Market appraisals

WE’VE HEARD it far too often. The so-called “industry experts” and media commentators telling you that the best way to choose an agent is to simply obtain 3 “Market Appraisals” with the aim of choosing the agency that offers you the middle price!
In this theory, the agent that suggests the ‘middle price’ is supposedly more ‘on the mark’ than the other two agents. This is because, according to their thinking, the agent who quoted highest is “buying your listing”; and the lowest priced quote is given by someone who simply doesn’t know what they’re doing!
In other words, the agent with the highest quote has told you that your property is worth a price they hope you’ll find irresistible. (Of course, on the face of it, if one agent said you should list at ten thousand dollars more than the next agent, it’d be a pretty attractive proposition, wouldn’t it?) Well, perhaps. But like everything there’s more to it than meets the eye, and we’ll look at this more in a minute.
What about the agent who quoted the lowest figure? Well, the theory goes that they simply don’t know what they’re talking about and won’t try hard enough for you!
So you’re told that the agent “in the middle” is your best bet.
If you were to blindly go with the advice from these so-called “experts”, you potentially stand to lose out – big time. You see, this strategy assumes all three agencies offer a comparable service and are similarly placed in the crucial areas of marketing and negotiation skills.
Of course, nothing could be further from the truth! Choosing an agency using this strategy is potentially fatal. It could easily lead to the “under selling” or “over selling” of your property and the loss of thousands of dollars.
The Key:
Choosing any agent based purely on the basis of obtaining three quotes and then going with the ‘middle ground’ quote can cost you dearly - in time and money. There are other, more important criteria to consider when choosing an agent, which brings us to the second fatal mistake… No Interview = No Information = Thousands $$$$$ Lost. But first, a cautionary word…
Under Selling is clearly dangerous.
You could stand to lose thousands of dollars in the negotiating process, particularly if your agent isn’t a highly skilled negotiator – and after all, only a poor negotiator would list a property under its true value to begin with.
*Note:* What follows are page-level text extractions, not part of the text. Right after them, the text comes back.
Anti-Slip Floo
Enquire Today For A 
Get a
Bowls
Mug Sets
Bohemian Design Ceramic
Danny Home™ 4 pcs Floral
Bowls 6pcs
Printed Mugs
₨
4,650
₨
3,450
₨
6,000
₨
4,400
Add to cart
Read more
Over Selling is where the listed price is higher than what the market will bear.
This is dangerous, as it will severely limit interest in your property and lead to an increased time on the market, impacting negatively on its perceived value and eventual selling price.
The Middle Ground appraisal in fact may well be still under selling or overselling the property! How will you know unless you have a thoroughly prepared CMA to go by? Don’t automatically assume the middle quote is correct.
Ask for a Comparative Market Analysis (commonly referred to as a ‘CMA’).